学ぶことは生きること

 「生涯学習」は、世代や性別に関わらず、人が生きていくために必要なあらゆる分野を内包する広大な概念です。その広大さ故、私たち自身が、個々の分野における学習コンテンツの提供者になることはできません。しかしそれは、コンテンツを持たないセンターの“強み”として、多様な主体と学習者とのコーディネート(中間支援)役に専念できるともいえます。高等教育機関やミュージアムをはじめとした各機関・施設との連携実績は、専門誌への掲載紹介や学会(日本ミュージアムマネジメント学会)での実践発表などを通じて、全国でも高く評価されています。
 また、本県における生涯学習の拠点機能を活かし、これまでに公民館や図書館、学校等の身近な拠点への学習支援や、アウトリーチ事業を数多く実施してきました。
 すべての県民がいつでも、どこでも学ぶことができ、学んだ成果を生かすことができる生涯学習社会の実現のため、私たちは次の3つの方向性で事業を展開します。

生涯学習センターが取り組む3つの方向性 

  1. 顧客満足から顧客信頼の獲得へ
  2. 学びを活かす場の創出
  3. 学びのトータルコーディネーターとして

顧客満足から顧客信頼の獲得へ

今こそ「生涯学習」時代の到来

講座イメージ

団塊世代の大量退職による様々な影響や課題が注目されていますが、生涯学習にとっては学習者の増加という“追い風の時代”の到来といえます。また、先行きが不安な時代にこそ求められる、さまざまなライフスタイル、ライフステージに対応した学習情報や活動の場の提供にも取り組みます。
私たちが企画・提案する事業には、10年以上継続実施している人気のシリーズ講座が多くあります。これらに参加される方へは、満足度から信頼度へと評価のベクトルを向上していただけるような事業展開に努めます。“学び”の質と量の安定した提供に加え、新しい価値の創造や提案にも取り組みます。

学びを活かす場の創出

生涯学習社会の実現に向けて

修了式

生涯学習分野における人口ボーナスが続く今日、学習意欲と行動力のある団塊世代は私たちの主たる顧客となります。しかし、個々の学びを地域や社会に活かす“学びの循環”を起こすまでには至っておらず、生涯学習社会の実現に向けて取り組むべき課題の1つと考えます。
学んで終わりではなく、その後も学習が継続、展開していくような機会・情報の提供に努めます。また、学習者同士の交流や情報交換が活発化するような場づくり・ネットワークづくりにも取り組みます。

学びのトータルコーディネーターとして

文化交流ゾーンにおける学習支援機能を果たす

アートラボイメージ

県内市町とのつながりは年々強まり、過去5年間での連携は29市町中、実に27市町(事業連携シェア93%)にのぼります。
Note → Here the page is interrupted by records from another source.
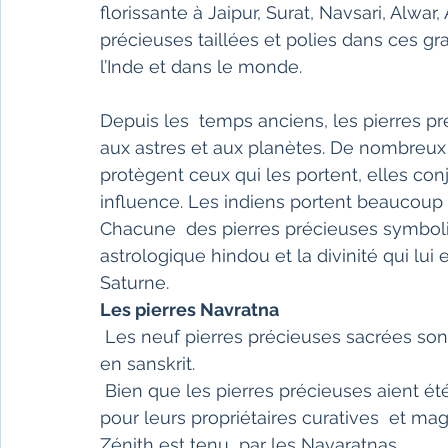
florissante à Jaipur, Surat, Navsari, Alwar,
précieuses taillées et polies dans ces g
l’Inde et dans le monde.
Depuis les  temps anciens, les pierres 
aux astres et aux planètes. De nombreux p
protègent ceux qui les portent, elles con
influence. Les indiens portent beaucoup  
Chacune  des pierres précieuses symboli
astrologique hindou et la divinité qui lui 
Saturne. 
Les pierres Navratna
 Les neuf pierres précieuses sacrées sont appelées les Navratnas ou les Navaratnas 
en sanskrit.
 Bien que les pierres précieuses aient été utilisés  déjà dans les civilisations anciennes 
pour leurs propriétaires curatives  et mag
Zénith est tenu  par les Navaratnas.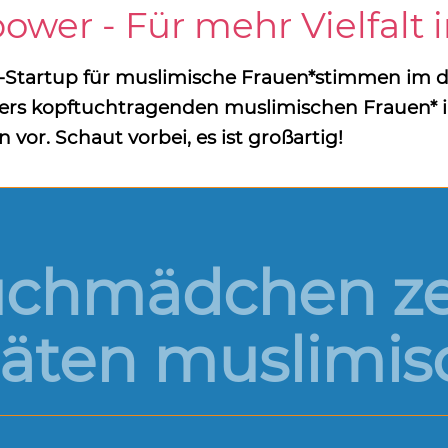
er - Für mehr Vielfalt 
-Startup für muslimische Frauen*stimmen im 
ers kopftuchtragenden muslimischen Frauen* i
or. Schaut vorbei, es ist großartig!
uchmädchen zei
täten muslimis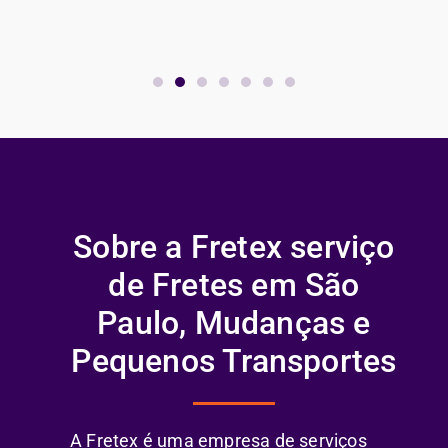
Sobre a Fretex serviço
de Fretes em São
Paulo, Mudanças e
Pequenos Transportes
A Fretex é uma empresa de serviços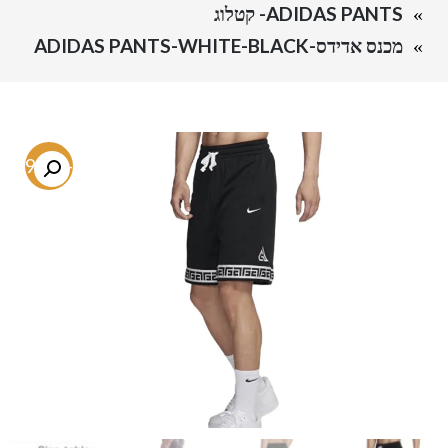
ADIDAS PANTS- קטלוג
מכנס אדידס-ADIDAS PANTS-WHITE-BLACK
-39.6%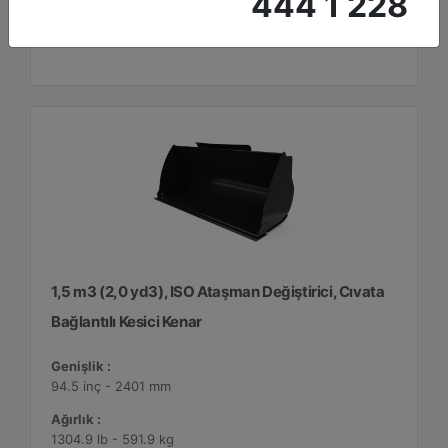
444 1 228
Detay
Teklif Al
1,5 m3 (2,0 yd3), ISO Ataşman Değiştirici, Cıvata
Bağlantılı Kesici Kenar
Genişlik :
94.5 inç - 2401 mm
Ağırlık :
1304.9 lb - 591.9 kg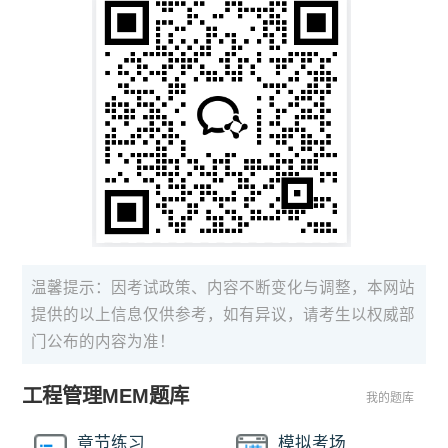
温馨提示：因考试政策、内容不断变化与调整，本网站
提供的以上信息仅供参考，如有异议，请考生以权威部
门公布的内容为准！
工程管理MEM题库
我的题库
章节练习
模拟考场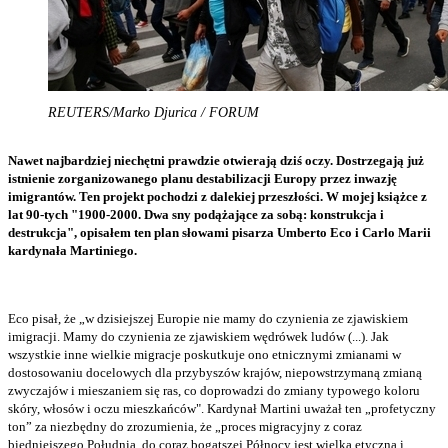
REUTERS/Marko Djurica / FORUM
Nawet najbardziej niechętni prawdzie otwierają dziś oczy. Dostrzegają już
istnienie zorganizowanego planu destabilizacji Europy przez inwazję
imigrantów. Ten projekt pochodzi z dalekiej przeszłości. W mojej książce z
lat 90-tych "1900-2000. Dwa sny podążające za sobą: konstrukcja i
destrukcja", opisałem ten plan słowami pisarza Umberto Eco i Carlo Marii
kardynała Martiniego.
Eco pisał, że „w dzisiejszej Europie nie mamy do czynienia ze zjawiskiem
imigracji. Mamy do czynienia ze zjawiskiem wędrówek ludów (...). Jak
wszystkie inne wielkie migracje poskutkuje ono etnicznymi zmianami w
dostosowaniu docelowych dla przybyszów krajów, niepowstrzymaną zmianą
zwyczajów i mieszaniem się ras, co doprowadzi do zmiany typowego koloru
skóry, włosów i oczu mieszkańców". Kardynał Martini uważał ten „profetyczny
ton” za niezbędny do zrozumienia, że „proces migracyjny z coraz
biedniejszego Południa, do coraz bogatszej Północy jest wielką etyczną i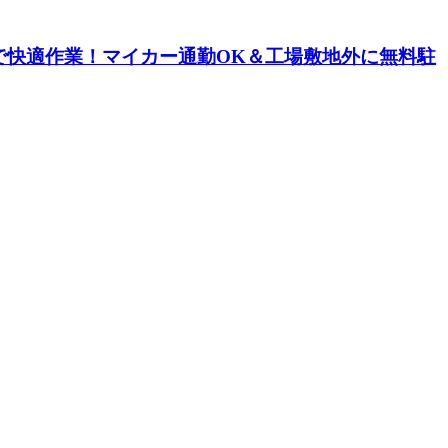
で快適作業！マイカー通勤OK＆工場敷地外に無料駐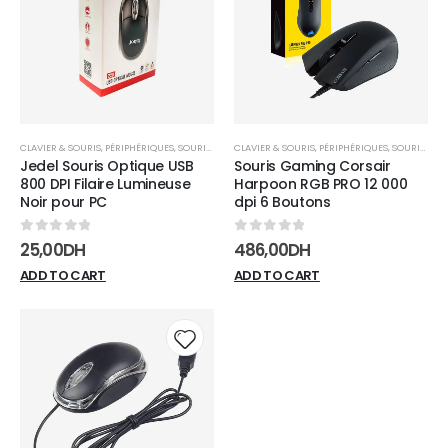
wishlist
wishli
CLAVIER & SOURIS
,
PÉRIPHÉRIQUES
,
SOURIS FILAIRE
CLAVIER & SOURIS
,
PÉRIPHÉRIQUES
,
SOURIS FILAIRE
Jedel Souris Optique USB
Souris Gaming Corsair
800 DPI Filaire Lumineuse
Harpoon RGB PRO 12 000
Noir pour PC
dpi 6 Boutons
0
sur 5
0
sur 5
25,00
DH
486,00
DH
ADD TO CART
ADD TO CART
Add to
wishlist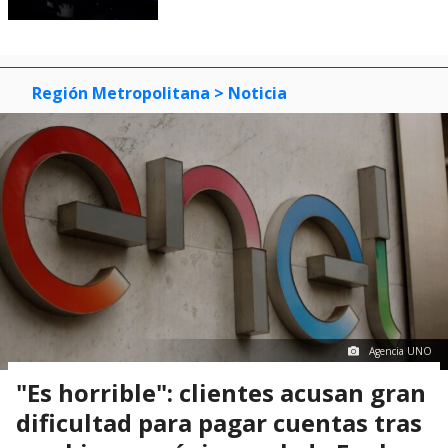
Región Metropolitana
> Noticia
Agencia UNO
"Es horrible": clientes acusan gran
dificultad para pagar cuentas tras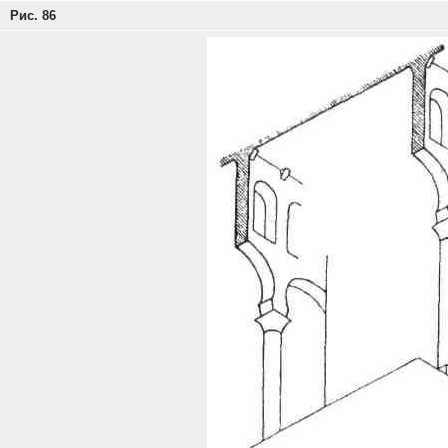
Рис. 86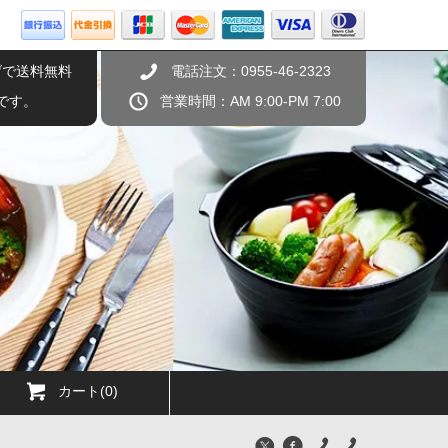
げで送料無料
電話注文：0955-46-2323
です。
営業時間：AM 9:00-PM 7:00
カート(0)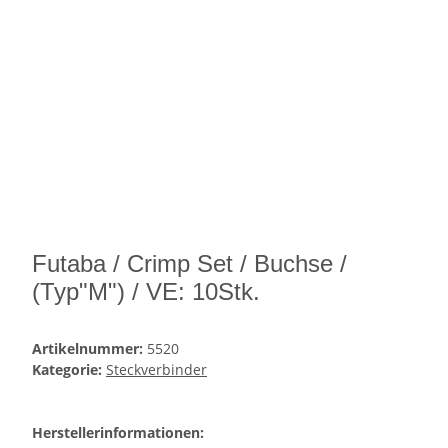
Futaba / Crimp Set / Buchse /
(Typ"M") / VE: 10Stk.
Artikelnummer:
5520
Kategorie:
Steckverbinder
Herstellerinformationen: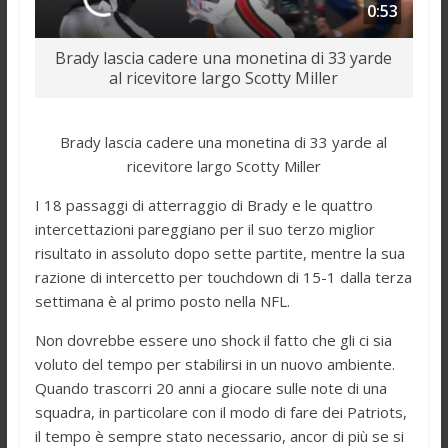
0:53
Brady lascia cadere una monetina di 33 yarde
al ricevitore largo Scotty Miller
Brady lascia cadere una monetina di 33 yarde al
ricevitore largo Scotty Miller
I 18 passaggi di atterraggio di Brady e le quattro
intercettazioni pareggiano per il suo terzo miglior
risultato in assoluto dopo sette partite, mentre la sua
razione di intercetto per touchdown di 15-1 dalla terza
settimana è al primo posto nella NFL.
Non dovrebbe essere uno shock il fatto che gli ci sia
voluto del tempo per stabilirsi in un nuovo ambiente.
Quando trascorri 20 anni a giocare sulle note di una
squadra, in particolare con il modo di fare dei Patriots,
il tempo è sempre stato necessario, ancor di più se si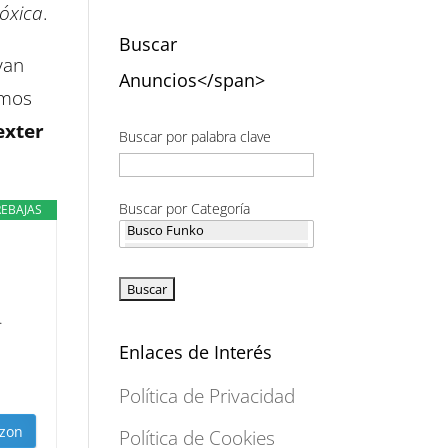
óxica
.
Buscar
yan
Anuncios</span>
amos
exter
Buscar por palabra clave
Buscar por Categoría
REBAJAS
.
Enlaces de Interés
Política de Privacidad
zon
Política de Cookies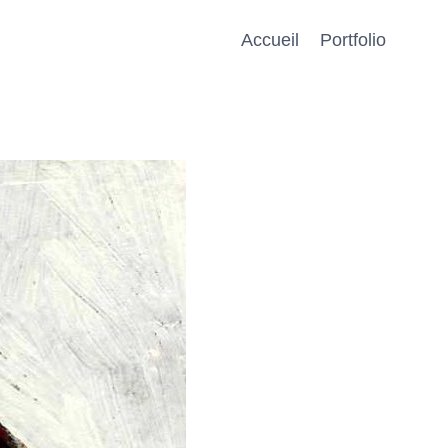
Accueil
Portfolio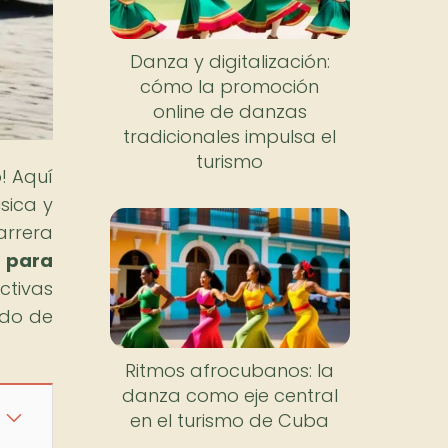
Danza y digitalización:
cómo la promoción
online de danzas
tradicionales impulsa el
turismo
! Aquí
sica y
arrera
s para
ctivas
ndo de
Ritmos afrocubanos: la
danza como eje central
en el turismo de Cuba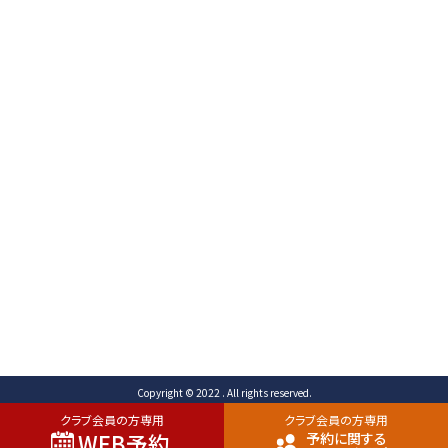
〒471-0003
愛知県豊田市岩滝町 コンジ593番地1
TEL （予約専用）0565-80-3731 (代表)0565-80-
3732
FAX 0565-80-2678 メール info@toyota-
cc.com
ご予約専用ダイヤル
0565-80-3731
Copyright © 2022 . All rights reserved.
クラブ会員の方専用
クラブ会員の方専用
WEB予約
予約に関する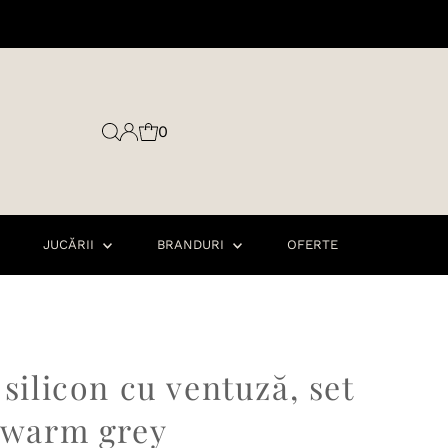
0
JUCĂRII
BRANDURI
OFERTE
 silicon cu ventuză, set
, warm grey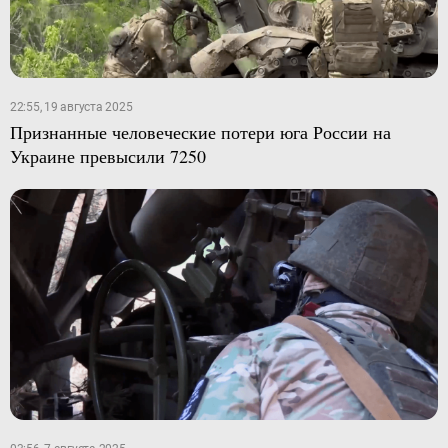
22:55, 19 августа 2025
Признанные человеческие потери юга России на
Украине превысили 7250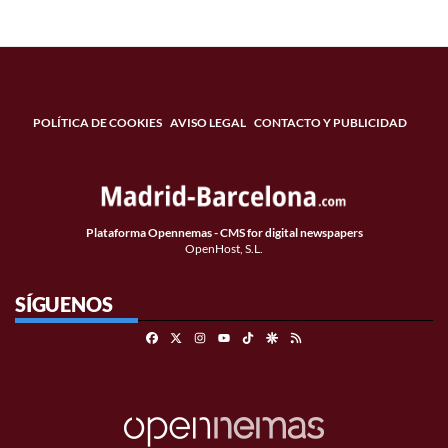
POLÍTICA DE COOKIES
AVISO LEGAL
CONTACTO Y PUBLICIDAD
Plataforma Opennemas - CMS for digital newspapers
OpenHost, S.L.
SÍGUENOS
Facebook
X
Instagram
TikTok
Google Discover
RSS
Youtube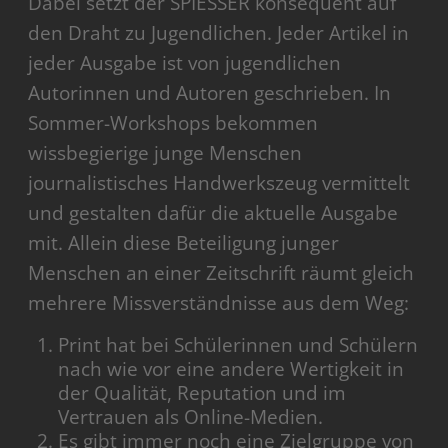
Dabei setzt der SPIESSER konsequent auf
den Draht zu Jugendlichen. Jeder Artikel in
jeder Ausgabe ist von jugendlichen
Autorinnen und Autoren geschrieben. In
Sommer-Workshops bekommen
wissbegierige junge Menschen
journalistisches Handwerkszeug vermittelt
und gestalten dafür die aktuelle Ausgabe
mit. Allein diese Beteiligung junger
Menschen an einer Zeitschrift räumt gleich
mehrere Missverständnisse aus dem Weg:
Print hat bei Schülerinnen und Schülern
nach wie vor eine andere Wertigkeit in
der Qualität, Reputation und im
Vertrauen als Online-Medien.
Es gibt immer noch eine Zielgruppe von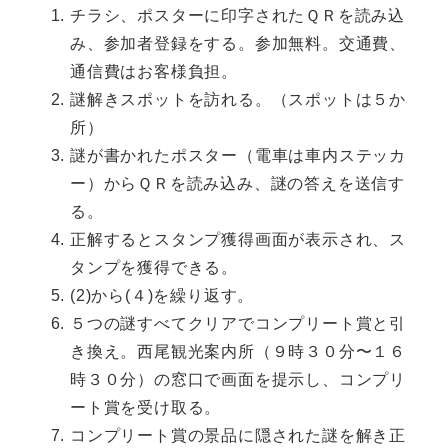
チラシ、ポスターに印字されたＱＲを読み込
み、参加者登録をする。参加無料。交通費、
通信費はお客様負担。
謎解きスポットを訪れる。（スポットは５か
所）
謎が書かれたポスター（電車は車内ステッカ
ー）からＱＲを読み込み、謎の答えを送信す
る。
正解するとスタンプ獲得画面が表示され、ス
タンプを獲得できる。
(2)から(４)を繰り返す。
５つの謎すべてクリアでコンプリート賞と引
き換え。西尾観光案内所（９時３０分〜１６
時３０分）の窓口で画面を提示し、コンプリ
ート賞を受け取る。
コンプリート賞の景品に隠された謎を解き正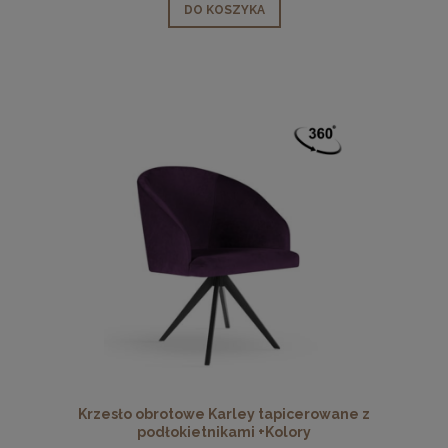
DO KOSZYKA
Krzesło obrotowe Karley tapicerowane z
podłokietnikami +Kolory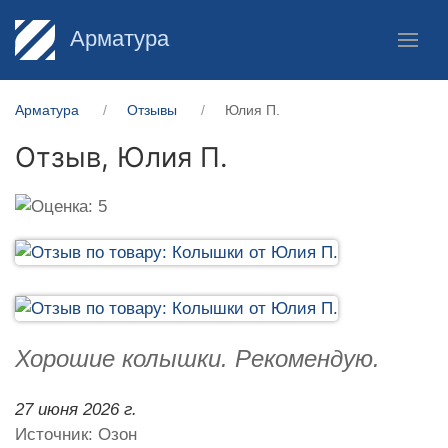
Арматура
Арматура
Отзывы
Юлия П.
Отзыв,
Юлия П.
Хорошие колышки. Рекомендую.
27 июня 2026 г.
Источник: Озон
厚い信頼と、確かな実績を積み上げてきた成果の一端です。また、県立施設(図書館、美術館、博物館、斎宮歴史博物館)、高等教育機関、ミュージアム、文化芸術分野の専門家(演奏家・実演家)との連携関係が拡大し、しかも定期的な協議の場を持つなど大きく進展しています。
各事業での共催や連携、学習相談といった広い分野においてコーディネート力を十分に発揮し、互恵関係の維持と発展を目指します。